Efficient Federated Learning in 6G-Satellite Systems: Deep Reinforcement Learning Based Multi-Objective Optimization

Wireless-based federated learning (FL), as an emerging distributed learning approach, has been widely studied for 6G systems. When the paradigm shifts from terrestrial to non-terrestrial networks (NTN), FL may need to address several open challengings, e.g., limited service time of low earth orbit (LEO) satellites and time-efficient uploading and aggregation for massive devices. In this work, we exploit the synergy of LEO and FL for future integrated 6G-satellite systems by taking advantage of ubiquitous wireless access provided by LEO and appealing characteristics of collaborative training and data privacy preservation in FL. The studied LEO-FL framework may need to improve multi-metric performance in practice.
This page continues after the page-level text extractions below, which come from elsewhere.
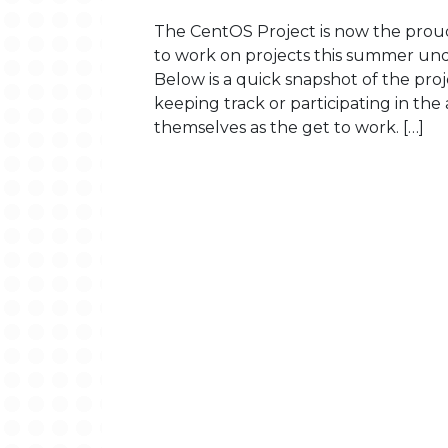
The CentOS Project is now the prou
to work on projects this summer un
Below is a quick snapshot of the pr
keeping track or participating in the
themselves as the get to work. […]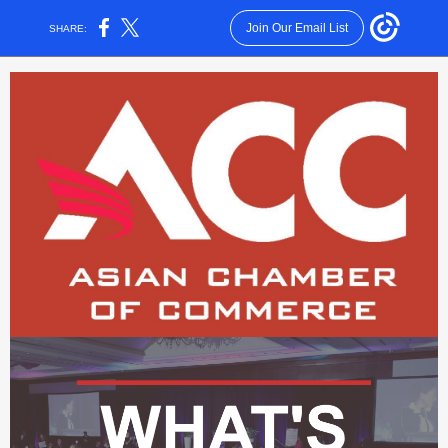
Join Our Email List
SHARE: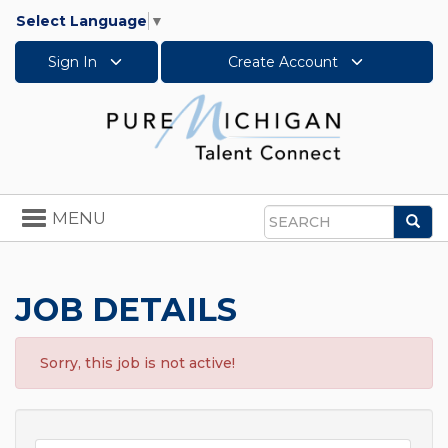
Select Language
▼
Sign In
Create Account
Toggle
MENU
Sea
navigation
Search
JOB DETAILS
Sorry, this job is not active!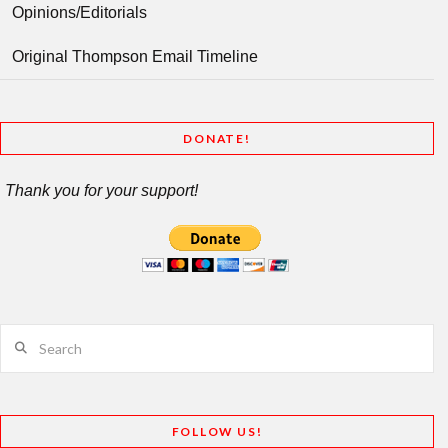
Opinions/Editorials
Original Thompson Email Timeline
DONATE!
Thank you for your support!
Search
FOLLOW US!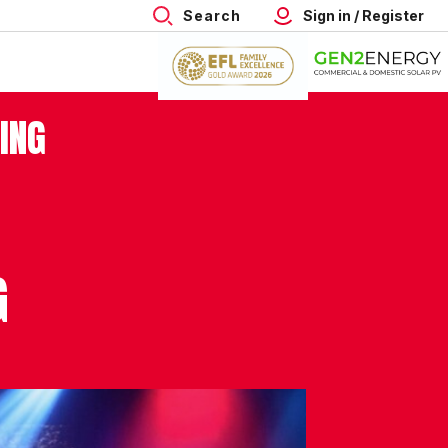
Search
Sign in / Register
ING
G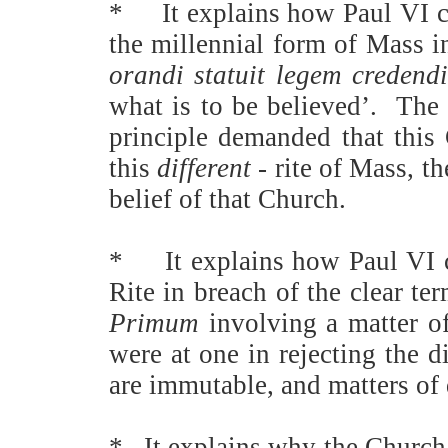
*
It explains how Paul VI c
the millennial form of Mass i
orandi statuit legem credend
what is to be believed’.
The 
principle demanded that this C
this
different
- rite of Mass, t
belief of that Church.
*
It explains how Paul VI 
Rite in breach of the clear t
Primum
involving a matter of
were at one in rejecting the 
are immutable, and matters of 
*
It explains why the Church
Different from most FL works, we simultaneously improve the communication-training efficiency and local training accuracy from a multi-objective optimization (MOO) perspective. To solve the problem, we propose a decomposition, deep reinforcement learning and transfer learning based MOO algorithm for FL (DRT-FL), aiming at adapting to the dynamic satellite-terrestrial environments, achieving efficient uploading and aggregation, and approaching Pareto optimal sets. Compared to the state-of-the-art MOO algorithms, the effectiveness of the proposed LEO-FL framework and DRT-FL algorithm are assessed on MNIST and CIFAR-10 datasets.